--- Data records ---

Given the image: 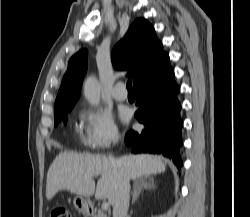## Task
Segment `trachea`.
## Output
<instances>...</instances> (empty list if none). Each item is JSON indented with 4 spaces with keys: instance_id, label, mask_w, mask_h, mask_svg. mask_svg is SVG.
<instances>
[{
    "instance_id": "trachea-1",
    "label": "trachea",
    "mask_w": 250,
    "mask_h": 217,
    "mask_svg": "<svg viewBox=\"0 0 250 217\" xmlns=\"http://www.w3.org/2000/svg\"><path fill=\"white\" fill-rule=\"evenodd\" d=\"M126 88H127L128 92H134L131 81L127 82Z\"/></svg>"
}]
</instances>
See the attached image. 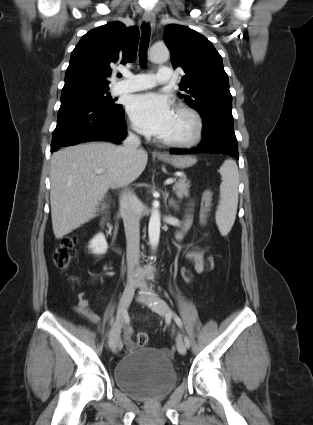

---

— What to work on —
Reproduce the lines from the line with "<instances>...</instances> (empty list" through the last line of the entries exactly, including both ends and excluding pictures.

— Solution to this task —
<instances>...</instances> (empty list if none). Each item is JSON indented with 4 spaces with keys: instance_id, label, mask_w, mask_h, mask_svg. mask_svg is SVG.
<instances>
[{
    "instance_id": "trachea-1",
    "label": "trachea",
    "mask_w": 250,
    "mask_h": 217,
    "mask_svg": "<svg viewBox=\"0 0 250 217\" xmlns=\"http://www.w3.org/2000/svg\"><path fill=\"white\" fill-rule=\"evenodd\" d=\"M126 88H127L128 92H134L131 81L127 82Z\"/></svg>"
}]
</instances>
See the attached image. 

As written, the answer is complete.